#### Task to carry out
Transcribe every entry that follows, word for word, and omit the images.

Extracted page text data:
━━━━━━━━━━
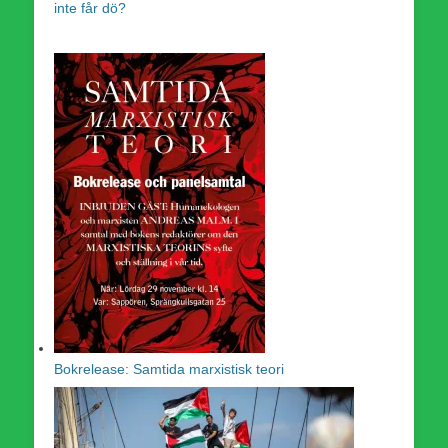
inte får dö?
Bokrelease: Samtida marxistisk teori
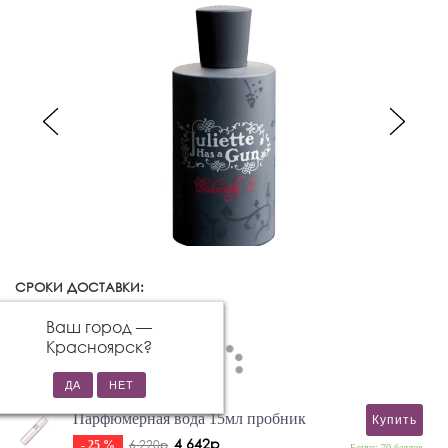
СРОКИ ДОСТАВКИ:
Красноярск
Изменить город
Ваш город —
Красноярск
?
Парфюмерная вода 15мл пробник
Купить
4 642р
6 220р
- 25 %
Бонус: 70 баллов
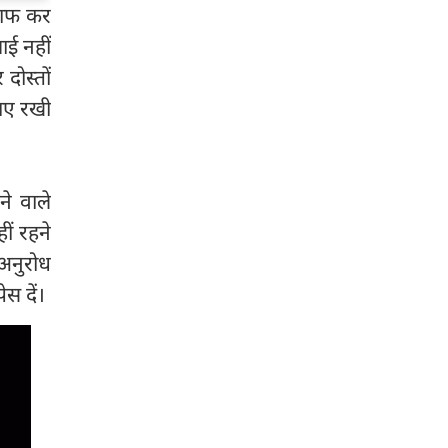
साफ कर
ाई नहीं
दोस्तों
नाए रखी
े वाले
ीं रहने
 अनुरोध
स दें।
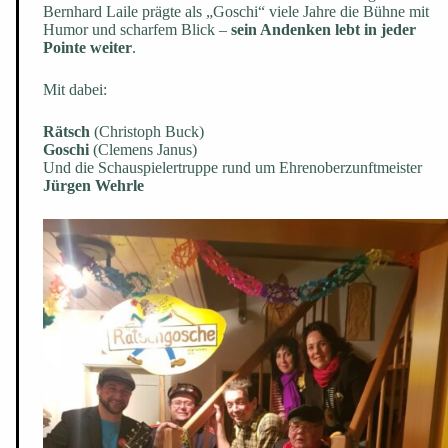
Bernhard Laile prägte als „Goschi“ viele Jahre die Bühne mit
Humor und scharfem Blick –
sein Andenken lebt in jeder
Pointe weiter
.
Mit dabei:
Rätsch
(Christoph Buck)
Goschi
(Clemens Janus)
Und die Schauspielertruppe rund um Ehrenoberzunftmeister
Jürgen Wehrle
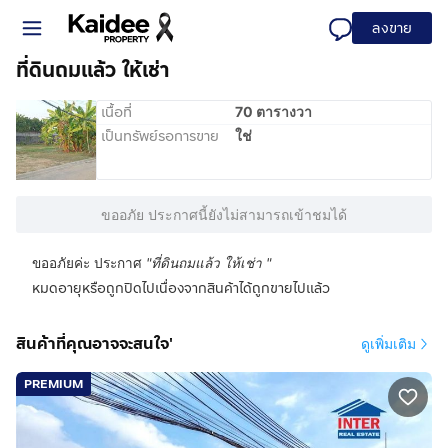
ลงขาย
ที่ดินถมแล้ว ให้เช่า
เนื้อที่
70 ตารางวา
เป็นทรัพย์รอการขาย
ใช่
ขออภัย ประกาศนี้ยังไม่สามารถเข้าชมได้
ขออภัยค่ะ ประกาศ
"
ที่ดินถมแล้ว ให้เช่า
"
หมดอายุหรือถูกปิดไปเนื่องจากสินค้าได้ถูกขายไปแล้ว
สินค้าที่คุณอาจจะสนใจ'
ดูเพิ่มเติม
PREMIUM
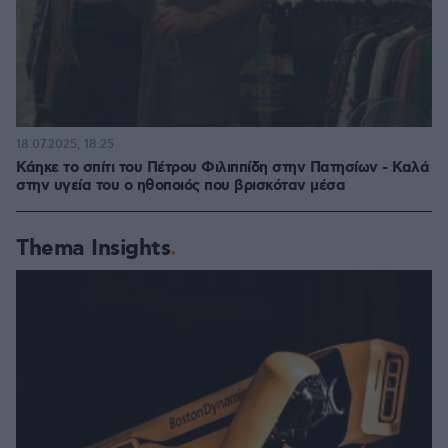
18.07.2025, 18:25
Κάηκε το σπίτι του Πέτρου Φιλιππίδη στην Πατησίων - Καλά
στην υγεία του ο ηθοποιός που βρισκόταν μέσα
Thema Insights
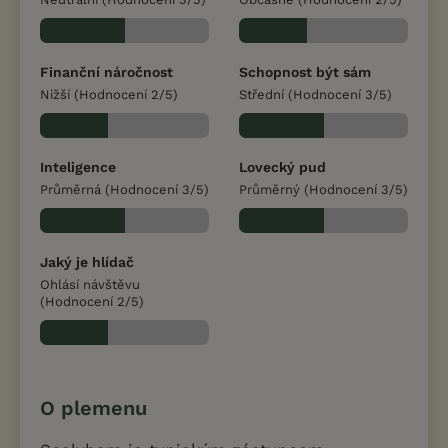
Finanční náročnost
Schopnost být sám
Nižší (Hodnocení 2/5)
Střední (Hodnocení 3/5)
Inteligence
Lovecký pud
Průměrná (Hodnocení 3/5)
Průměrný (Hodnocení 3/5)
Jaký je hlídač
Ohlásí návštěvu
(Hodnocení 2/5)
O plemenu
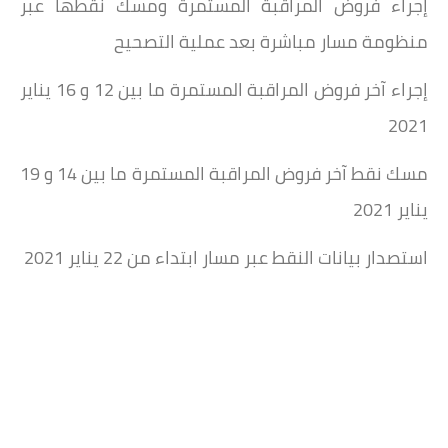
إجراء فروض المراقبة المستمرة ومسك نقطها عبر
منظومة مسار مباشرة بعد عملية التصحيح
إجراء آخر فروض المراقبة المستمرة ما بين 12 و 16 يناير
2021
مسك نقط آخر فروض المراقبة المستمرة ما بين 14 و 19
يناير 2021
استصدار بيانات النقط عبر مسار ابتداء من 22 يناير 2021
━━━━━━━━━━
#### The answer
inte får dö?
Bokrelease: Samtida marxistisk teori
СРОКИ ДОСТАВКИ:
Красноярск
Изменить город
Ваш город —
Красноярск
?
Парфюмерная вода 15мл пробник
Купить
4 642р
6 220р
- 25 %
Бонус: 70 баллов
साफ कर
ाई नहीं
दोस्तों
नाए रखी
े वाले
ीं रहने
 अनुरोध
स दें।
Bernhard Laile prägte als „Goschi“ viele Jahre die Bühne mit
Humor und scharfem Blick –
sein Andenken lebt in jeder
Pointe weiter
.
Mit dabei:
Rätsch
(Christoph Buck)
Goschi
(Clemens Janus)
Und die Schauspielertruppe rund um Ehrenoberzunftmeister
Jürgen Wehrle
ลงขาย
ที่ดินถมแล้ว ให้เช่า
เนื้อที่
70 ตารางวา
เป็นทรัพย์รอการขาย
ใช่
ขออภัย ประกาศนี้ยังไม่สามารถเข้าชมได้
ขออภัยค่ะ ประกาศ
"
ที่ดินถมแล้ว ให้เช่า
"
หมดอายุหรือถูกปิดไปเนื่องจากสินค้าได้ถูกขายไปแล้ว
สินค้าที่คุณอาจจะสนใจ'
ดูเพิ่มเติม
PREMIUM
18.07.2025, 18:25
Κάηκε το σπίτι του Πέτρου Φιλιππίδη στην Πατησίων - Καλά
στην υγεία του ο ηθοποιός που βρισκόταν μέσα
Thema Insights
Finanční náročnost
Schopnost být sám
Nižší (Hodnocení 2/5)
Střední (Hodnocení 3/5)
Inteligence
Lovecký pud
Průměrná (Hodnocení 3/5)
Průměrný (Hodnocení 3/5)
Jaký je hlídač
Ohlásí návštěvu
(Hodnocení 2/5)
O plemenu
إجراء فروض المراقبة المستمرة ومسك نقطها عبر
منظومة مسار مباشرة بعد عملية التصحيح
إجراء آخر فروض المراقبة المستمرة ما بين 12 و 16 يناير
2021
مسك نقط آخر فروض المراقبة المستمرة ما بين 14 و 19
يناير 2021
استصدار بيانات النقط عبر مسار ابتداء من 22 يناير 2021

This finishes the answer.